Poly(vinyl chloride) (PVC) ultrafiltration membranes with improved antifouling and antibiofouling properties were prepared by non-solvent induced phase inversion using a hyperbranched polyamidoamine as additive. PVC reacted into the casting solution with the commercial polyamidoamine nanomaterial Helux-3316 by means of a nucleophilic substitution reaction. The composition of neat and functionalized membranes was studied by ATR-FTIR and elemental composition. Amino groups were tracked using the fluorescent dye fluorescamine. Surface ζ-potential and water contact angles were used to measure surface charge and hydrophilicity of tested membranes. The incorporation of amino groups increased membrane hydrophilicity and surface porosity, which resulted in enhanced permeability. Functionalized membranes displayed antifouling behaviour revealed upon filtering BSA solutions and lower irreversible fouling than PVC membranes. The attachment of Helux moieties to PVC yielded membranes with antibiofouling functionality explained by the interaction of positively charged Helux moieties with the negatively charged cell envelopes. Growth reduction for cells attached to the membrane surface during filtration reached up to 1-log for the Gram-positive bacterium S. aureus. This investigation revealed that the incorporation of the hyperbranched nanomaterial in concentrations in the order of 1 wt% in the casting solution provides significant benefits to membrane performance, in terms of permeability and antifouling potential.

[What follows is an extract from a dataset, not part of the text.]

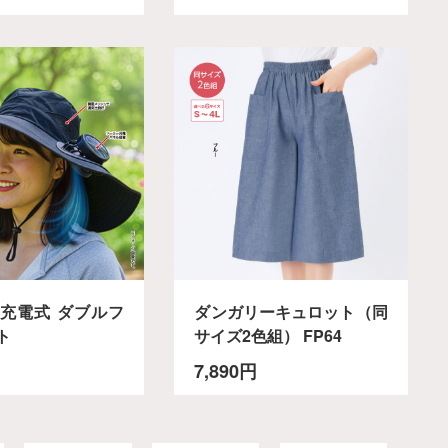
充電式 ダブルフ
ダンガリーキュロット（同
ト
サイズ2色組） FP64
7,890円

使用超支化聚酰胺型胺作为添加剂，通过非溶剂诱导的相转化，制备了具有改进的防污和抗生物污垢性能的聚氯乙烯（PVC）超滤膜。PVC通过亲核取代反应与市售的聚酰胺胺纳米材料Helux-3316反应进入浇铸溶液中。通过ATR-FTIR和元素组成研究了纯净和功能化膜的组成。使用荧光染料荧光胺追踪氨基。表面ζ电势和水接触角用于测量被测膜的表面电荷和亲水性。氨基的引入增加了膜的亲水性和表面孔隙率，从而提高了渗透性。功能性膜在过滤BSA溶液时显示出防污性能，并且比PVC膜具有更低的不可逆结垢性。Helux部分与PVC的附着产生具有抗生物污损功能的膜，这可以通过带正电荷的Helux部分与带负电荷的细胞包膜的相互作用来解释。过滤过程中附着在膜表面的细胞的生长减少率达到革兰氏阳性细菌的1-log金黄色葡萄球菌。该研究表明，在流延溶液中以约1wt％的浓度掺入超支化纳米材料，就渗透性和防污潜力而言，对膜性能提供了显着的益处。